If a line in the entries below holds the string "Cancel", copy it.

___

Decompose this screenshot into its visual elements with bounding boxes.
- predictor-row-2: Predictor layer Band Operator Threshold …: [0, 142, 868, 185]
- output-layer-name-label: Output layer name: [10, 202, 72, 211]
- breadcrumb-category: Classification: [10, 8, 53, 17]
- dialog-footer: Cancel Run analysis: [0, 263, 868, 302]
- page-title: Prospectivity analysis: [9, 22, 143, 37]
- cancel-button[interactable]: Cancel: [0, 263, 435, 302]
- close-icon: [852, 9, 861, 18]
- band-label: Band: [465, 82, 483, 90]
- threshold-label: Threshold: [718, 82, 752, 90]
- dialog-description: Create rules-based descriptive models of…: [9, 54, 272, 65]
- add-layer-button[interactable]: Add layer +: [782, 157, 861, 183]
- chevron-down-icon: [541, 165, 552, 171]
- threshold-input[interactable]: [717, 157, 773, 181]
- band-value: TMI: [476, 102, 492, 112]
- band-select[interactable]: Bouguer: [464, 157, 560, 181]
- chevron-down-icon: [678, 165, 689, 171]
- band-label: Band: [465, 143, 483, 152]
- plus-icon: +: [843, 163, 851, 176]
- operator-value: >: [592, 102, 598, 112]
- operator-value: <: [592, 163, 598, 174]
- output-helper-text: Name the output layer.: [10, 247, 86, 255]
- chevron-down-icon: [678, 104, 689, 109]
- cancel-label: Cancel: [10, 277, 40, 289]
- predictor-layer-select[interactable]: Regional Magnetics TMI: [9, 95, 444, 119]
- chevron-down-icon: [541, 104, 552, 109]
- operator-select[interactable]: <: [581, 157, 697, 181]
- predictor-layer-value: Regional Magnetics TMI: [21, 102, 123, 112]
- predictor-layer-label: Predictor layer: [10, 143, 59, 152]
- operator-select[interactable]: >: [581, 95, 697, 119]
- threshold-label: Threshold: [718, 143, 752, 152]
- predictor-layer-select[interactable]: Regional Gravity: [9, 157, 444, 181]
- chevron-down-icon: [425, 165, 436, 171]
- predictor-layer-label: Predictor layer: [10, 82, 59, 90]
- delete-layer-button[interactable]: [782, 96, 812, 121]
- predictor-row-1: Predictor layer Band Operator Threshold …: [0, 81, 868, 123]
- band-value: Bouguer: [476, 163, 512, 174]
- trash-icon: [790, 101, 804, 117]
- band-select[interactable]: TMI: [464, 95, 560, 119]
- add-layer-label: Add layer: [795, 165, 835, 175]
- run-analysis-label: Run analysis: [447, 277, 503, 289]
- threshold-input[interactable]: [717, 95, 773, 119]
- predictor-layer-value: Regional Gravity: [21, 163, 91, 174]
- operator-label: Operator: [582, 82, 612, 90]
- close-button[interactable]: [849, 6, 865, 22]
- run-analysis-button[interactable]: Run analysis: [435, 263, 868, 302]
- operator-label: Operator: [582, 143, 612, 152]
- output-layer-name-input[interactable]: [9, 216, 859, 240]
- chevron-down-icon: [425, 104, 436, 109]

___

Your solution:
- dialog-footer: Cancel Run analysis: [0, 263, 868, 302]
- cancel-button[interactable]: Cancel: [0, 263, 435, 302]
- cancel-label: Cancel: [10, 277, 40, 289]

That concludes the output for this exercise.